I remember not wanting to move. I had friends in my first-grade class, and I liked our house with its basement and fluffy snow, and the pines that grew along the creek in our backyard. But, after some time, I realized that living by the beach really isn't so bad. Sure, we don't see much snow, but that also means that we don't have to shovel any either.

As a kid growing up in a small southern coastal town, I saw the juxtaposition of immense generational wealth and crippling generational poverty. My town has multiple golf courses, a staple of the South Carolina Lowcountry, attracting wealthy retirees from around the country and beyond. However, until recently, it also had streets that most people wouldn't even want to ride their bikes through.

Having grown up here, I do consider myself a local, yet there is an obvious divide between the people who are locals because of time lived here and the people who have their family roots here. I didn't realize this until recently.

This past summer, I worked as a bartender at one of the most popular restaurants here. Opened for almost thirty years, it not only offers some of the cheapest decent drinks and food around, but it also offers a family-like welcoming, especially for local regulars.

As the bartender at this restaurant, I've learned more about the depth of local roots here than I have from any of my other multiple restaurant jobs over the past eight years. The regulars know to come to the restaurant early if they want good service, because once the tourists, whom they despise, come in around dinner time, it's too busy for them to receive the decent service they'd like.

Now, as a fellow local, I do find the tourists annoying. The summer traffic drives me insane, and the fact that I can barely get to the beach because of the lack of parking makes it even worse. People assume that I go to the beach all the time since I live so close to it, yet I can rarely go. I am always working, serving the influx of tourist customers, when it's the heart of beach season, and even on my days off, as I mentioned, I can barely find a parking spot at one of the public beach accesses.

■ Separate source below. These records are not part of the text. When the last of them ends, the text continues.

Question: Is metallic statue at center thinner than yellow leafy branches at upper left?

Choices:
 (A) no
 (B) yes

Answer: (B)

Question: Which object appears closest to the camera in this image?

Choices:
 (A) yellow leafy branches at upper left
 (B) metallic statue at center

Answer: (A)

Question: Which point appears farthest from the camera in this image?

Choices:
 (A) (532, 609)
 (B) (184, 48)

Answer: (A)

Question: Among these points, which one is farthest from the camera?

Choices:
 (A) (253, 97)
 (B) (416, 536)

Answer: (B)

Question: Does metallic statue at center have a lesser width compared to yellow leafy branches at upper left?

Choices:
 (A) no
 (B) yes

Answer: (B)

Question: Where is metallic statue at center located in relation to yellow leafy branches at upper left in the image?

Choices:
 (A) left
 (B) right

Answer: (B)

However, the tourists aren't wholly bad. I get it. They are on vacation and they came here for the beach, so they deserve to go to the beach. I don't hold that against them. Additionally, our town bases its economy on tourism. It's not like we could just not let any more tourists in. That would lead to restaurants and businesses, many of them family-owned for decades, having to close down. It'd become a ghost town. What really bothers me is the lack of infrastructure to support all the tourists.

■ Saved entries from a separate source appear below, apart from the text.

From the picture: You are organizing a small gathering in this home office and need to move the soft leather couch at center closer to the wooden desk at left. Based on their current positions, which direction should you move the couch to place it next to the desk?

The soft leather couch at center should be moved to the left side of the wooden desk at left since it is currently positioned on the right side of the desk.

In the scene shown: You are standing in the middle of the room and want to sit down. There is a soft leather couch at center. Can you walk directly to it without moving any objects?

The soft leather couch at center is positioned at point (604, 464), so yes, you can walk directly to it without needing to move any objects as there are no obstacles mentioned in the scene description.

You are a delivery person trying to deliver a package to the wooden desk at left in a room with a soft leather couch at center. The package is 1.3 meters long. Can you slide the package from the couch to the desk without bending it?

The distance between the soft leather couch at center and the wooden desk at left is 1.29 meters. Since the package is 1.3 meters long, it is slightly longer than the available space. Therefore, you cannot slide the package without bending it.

When I was a kid, tourism did not reach the level that it does today. The past few summers have seen a large increase in out-of-towners. The highway, which my town runs upon, has become too congested. A route that would take me ten minutes in spring can take me twenty minutes in summer. It's not rare to have to wait for gas pumps or to scour multiple parking aisles at the grocery store before finding a spot.

And, of course, the money-hungry homebuilders and businessmen are seizing every opportunity. They cut down more and more trees each year to build multi-million-dollar homes and build more and more commercialized stores. More homes will lead to more residents, which leads to less room for the inevitable tourists. More businesses mean more people from neighboring towns will come to ours, choking the area even further.

Businesses will appear whether we like it or not. New residents will come whether we like it or not. However, could we not encourage small family-owned businesses, rather than creating a hub for corporate America to milk? Could we not refuse to allow the destruction of wooded and marshy areas to please wealthy northeasterners looking for homes near their precious golf courses?

The commercialization of this place proves a harsher problem than the tourists. Tourists come here because of the serene shores and the small-town feel. By giving tourists all these corporate amenities, we are bringing in a different crowd of tourists, the tourists who want the cheap hats and cheesy beach souvenirs. The old tourists, the ones who come each year for the peaceful beaches rather than the commercialized idea of the beach, however, will still come because they expect it never to change. But it will, and it is.

Ten years from now, I worry, my town will be largely unrecognizable compared to how I remember it as a kid. It's almost there now.

The tourists are inevitable; they will come. I know this, and I, as someone who has worked in the restaurant business for so long, live off the money I receive from them. I accept this. I just wish the local government would help put the brakes on this and place more restrictions on home-building and commercialization. And, at the end of the day, I just wish I could find a decent parking spot at my beach.